(Dataset entries)
* * * *
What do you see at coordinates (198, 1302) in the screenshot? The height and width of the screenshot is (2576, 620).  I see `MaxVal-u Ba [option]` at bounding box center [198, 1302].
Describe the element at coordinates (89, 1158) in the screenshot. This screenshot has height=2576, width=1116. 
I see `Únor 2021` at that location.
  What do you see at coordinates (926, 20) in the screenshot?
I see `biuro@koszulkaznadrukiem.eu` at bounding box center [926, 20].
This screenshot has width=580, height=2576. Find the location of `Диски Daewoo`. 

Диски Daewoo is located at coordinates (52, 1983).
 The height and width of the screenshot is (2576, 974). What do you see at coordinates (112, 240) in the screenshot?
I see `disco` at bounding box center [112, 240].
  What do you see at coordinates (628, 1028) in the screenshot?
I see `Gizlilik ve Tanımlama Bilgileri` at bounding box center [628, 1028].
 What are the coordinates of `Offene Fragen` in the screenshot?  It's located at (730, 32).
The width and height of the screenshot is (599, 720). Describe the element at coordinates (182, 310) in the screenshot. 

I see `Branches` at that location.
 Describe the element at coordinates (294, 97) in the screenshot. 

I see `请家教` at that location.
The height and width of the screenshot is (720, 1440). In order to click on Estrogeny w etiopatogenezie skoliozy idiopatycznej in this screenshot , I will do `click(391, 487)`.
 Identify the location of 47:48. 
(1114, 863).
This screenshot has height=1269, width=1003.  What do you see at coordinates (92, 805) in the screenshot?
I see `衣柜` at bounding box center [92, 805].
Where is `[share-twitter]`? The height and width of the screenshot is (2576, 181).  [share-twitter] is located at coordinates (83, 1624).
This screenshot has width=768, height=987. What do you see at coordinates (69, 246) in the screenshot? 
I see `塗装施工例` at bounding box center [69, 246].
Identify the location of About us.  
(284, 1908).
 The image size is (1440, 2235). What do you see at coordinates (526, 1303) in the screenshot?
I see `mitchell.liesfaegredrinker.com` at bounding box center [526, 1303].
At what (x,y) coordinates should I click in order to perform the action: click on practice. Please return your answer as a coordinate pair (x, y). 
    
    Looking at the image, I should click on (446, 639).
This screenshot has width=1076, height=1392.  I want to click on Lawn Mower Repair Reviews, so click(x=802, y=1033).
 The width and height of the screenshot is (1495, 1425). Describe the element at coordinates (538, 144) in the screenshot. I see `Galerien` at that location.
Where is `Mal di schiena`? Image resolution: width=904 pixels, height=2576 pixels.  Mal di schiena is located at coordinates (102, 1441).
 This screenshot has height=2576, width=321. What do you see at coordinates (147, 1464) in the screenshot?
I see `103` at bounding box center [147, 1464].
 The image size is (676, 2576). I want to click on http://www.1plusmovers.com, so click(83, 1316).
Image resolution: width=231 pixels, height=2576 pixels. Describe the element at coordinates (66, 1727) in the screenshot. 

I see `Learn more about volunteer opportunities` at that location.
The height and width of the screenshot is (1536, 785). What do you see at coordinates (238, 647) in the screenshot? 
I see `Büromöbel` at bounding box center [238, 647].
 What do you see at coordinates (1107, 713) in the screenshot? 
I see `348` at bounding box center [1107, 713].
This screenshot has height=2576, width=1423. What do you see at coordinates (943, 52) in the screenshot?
* * * *
» **Exercise**: Each record needs to be duplicated exactly as given.

» **Answer box**:
What do you see at coordinates (198, 1302) in the screenshot? The height and width of the screenshot is (2576, 620).  I see `MaxVal-u Ba [option]` at bounding box center [198, 1302].
Describe the element at coordinates (89, 1158) in the screenshot. This screenshot has height=2576, width=1116. 
I see `Únor 2021` at that location.
  What do you see at coordinates (926, 20) in the screenshot?
I see `biuro@koszulkaznadrukiem.eu` at bounding box center [926, 20].
This screenshot has width=580, height=2576. Find the location of `Диски Daewoo`. 

Диски Daewoo is located at coordinates (52, 1983).
 The height and width of the screenshot is (2576, 974). What do you see at coordinates (112, 240) in the screenshot?
I see `disco` at bounding box center [112, 240].
  What do you see at coordinates (628, 1028) in the screenshot?
I see `Gizlilik ve Tanımlama Bilgileri` at bounding box center [628, 1028].
 What are the coordinates of `Offene Fragen` in the screenshot?  It's located at (730, 32).
The width and height of the screenshot is (599, 720). Describe the element at coordinates (182, 310) in the screenshot. 

I see `Branches` at that location.
 Describe the element at coordinates (294, 97) in the screenshot. 

I see `请家教` at that location.
The height and width of the screenshot is (720, 1440). In order to click on Estrogeny w etiopatogenezie skoliozy idiopatycznej in this screenshot , I will do `click(391, 487)`.
 Identify the location of 47:48. 
(1114, 863).
This screenshot has height=1269, width=1003.  What do you see at coordinates (92, 805) in the screenshot?
I see `衣柜` at bounding box center [92, 805].
Where is `[share-twitter]`? The height and width of the screenshot is (2576, 181).  [share-twitter] is located at coordinates (83, 1624).
This screenshot has width=768, height=987. What do you see at coordinates (69, 246) in the screenshot? 
I see `塗装施工例` at bounding box center [69, 246].
Identify the location of About us.  
(284, 1908).
 The image size is (1440, 2235). What do you see at coordinates (526, 1303) in the screenshot?
I see `mitchell.liesfaegredrinker.com` at bounding box center [526, 1303].
At what (x,y) coordinates should I click in order to perform the action: click on practice. Please return your answer as a coordinate pair (x, y). 
    
    Looking at the image, I should click on (446, 639).
This screenshot has width=1076, height=1392.  I want to click on Lawn Mower Repair Reviews, so click(x=802, y=1033).
 The width and height of the screenshot is (1495, 1425). Describe the element at coordinates (538, 144) in the screenshot. I see `Galerien` at that location.
Where is `Mal di schiena`? Image resolution: width=904 pixels, height=2576 pixels.  Mal di schiena is located at coordinates (102, 1441).
 This screenshot has height=2576, width=321. What do you see at coordinates (147, 1464) in the screenshot?
I see `103` at bounding box center [147, 1464].
 The image size is (676, 2576). I want to click on http://www.1plusmovers.com, so click(83, 1316).
Image resolution: width=231 pixels, height=2576 pixels. Describe the element at coordinates (66, 1727) in the screenshot. 

I see `Learn more about volunteer opportunities` at that location.
The height and width of the screenshot is (1536, 785). What do you see at coordinates (238, 647) in the screenshot? 
I see `Büromöbel` at bounding box center [238, 647].
 What do you see at coordinates (1107, 713) in the screenshot? 
I see `348` at bounding box center [1107, 713].
This screenshot has height=2576, width=1423. What do you see at coordinates (943, 52) in the screenshot?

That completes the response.